#### [Your task]
Copy out the entries that follow exactly, leaving out the pictures.

··········

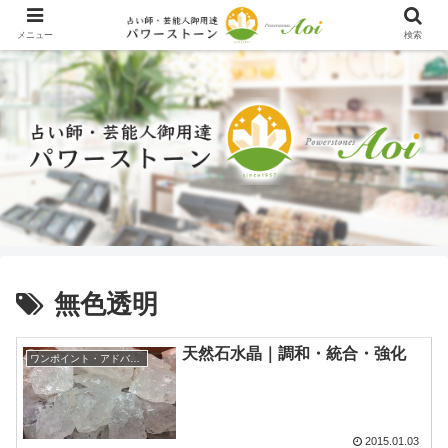
メニュー
検索
無色透明
天然石水晶｜調和・統合・強化
ワンポイント・アドバイス
2015.01.03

··········

#### [Solution for this task]
メニュー
検索
無色透明
天然石水晶｜調和・統合・強化
ワンポイント・アドバイス
2015.01.03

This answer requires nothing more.